Sailing by Satellite

With long-range navigational aids (LORAN), ships at sea can plot their locations to within one nautical mile. Under clear skies on a calm ocean, a good navigator can take an equally accurate fix with a sextant. But nothing does the job as well as the Navy's all-weather Transit satellite navigational system, which can pinpoint a ship's position to about 300 ft. Until now, Transit has been classified because it guides the Polaris missile submarine fleet, but last week the Government released it for use by any U.S. merchant ship.

Transit operates on a simple principle: once a satellite's location is known, two calculations of its range from any ship will determine position at sea. Under the Navy system, three Transit satellites circle the globe in 105-minute polar orbits at an altitude of 700 miles. Since the earth also rotates beneath them, the Transits provide round-the-world navigational checkpoints. Four Transit tracking and receiving stations in Maine, Minnesota, Hawaii and Point Mugu, Calif., track the satellites as they pass within range, then relay position data to a computer center at Point Mugu. There, projected twelve-hour paths for each satellite are calculated. The future position data is fed back to each satellite, which in turn broadcasts the information at two-minute intervals. A ship equipped with special receivers and computers can then fix its own position by measuring the shifting frequency of the Transit's beeping signals. This Doppler shift, similar to the falling pitch of a passing train whistle, gives the distance between the satellite and the ship.

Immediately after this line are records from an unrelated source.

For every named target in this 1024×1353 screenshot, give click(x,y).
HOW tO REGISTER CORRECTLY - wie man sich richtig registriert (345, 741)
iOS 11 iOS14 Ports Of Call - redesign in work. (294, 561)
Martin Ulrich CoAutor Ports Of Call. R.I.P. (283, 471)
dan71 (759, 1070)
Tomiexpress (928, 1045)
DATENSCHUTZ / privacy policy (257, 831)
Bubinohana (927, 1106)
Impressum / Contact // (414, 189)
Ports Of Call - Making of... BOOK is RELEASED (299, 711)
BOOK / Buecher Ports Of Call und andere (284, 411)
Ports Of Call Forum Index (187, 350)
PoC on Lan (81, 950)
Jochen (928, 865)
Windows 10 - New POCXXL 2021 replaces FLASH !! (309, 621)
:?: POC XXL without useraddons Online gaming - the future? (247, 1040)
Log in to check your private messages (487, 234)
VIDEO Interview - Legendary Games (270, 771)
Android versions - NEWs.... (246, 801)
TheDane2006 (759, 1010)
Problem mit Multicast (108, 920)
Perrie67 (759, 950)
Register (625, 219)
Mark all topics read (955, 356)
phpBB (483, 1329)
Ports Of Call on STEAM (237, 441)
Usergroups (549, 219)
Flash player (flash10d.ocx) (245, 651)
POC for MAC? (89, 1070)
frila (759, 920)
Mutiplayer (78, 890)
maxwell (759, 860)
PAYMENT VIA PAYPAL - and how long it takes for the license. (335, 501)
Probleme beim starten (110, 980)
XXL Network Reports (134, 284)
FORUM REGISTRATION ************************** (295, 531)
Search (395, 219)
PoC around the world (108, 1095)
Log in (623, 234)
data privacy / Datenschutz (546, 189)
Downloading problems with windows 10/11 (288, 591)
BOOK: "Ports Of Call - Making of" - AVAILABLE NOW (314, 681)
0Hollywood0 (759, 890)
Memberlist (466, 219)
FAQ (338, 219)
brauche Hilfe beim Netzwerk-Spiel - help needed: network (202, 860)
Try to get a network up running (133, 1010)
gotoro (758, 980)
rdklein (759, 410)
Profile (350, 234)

Until now, only a few naval and scientific vessels used the Transit system, largely because the shipboard equipment is so expensive. Custom-built, each receiver costs between $21,000 and $35,000, compared with $5,000 to $10,000 for a LORAN rig. In addition, each ship needs a $25,000 computer. The Navy hopes that commercial manufacture will lower the unit cost, allowing more Transit use by Navy as well as merchant ships. Last week most details of the system were being turned over to interested U.S. electronics manufacturers. The company that can most efficiently simplify the system and reduce its cost will chart a market as wide as the seven seas.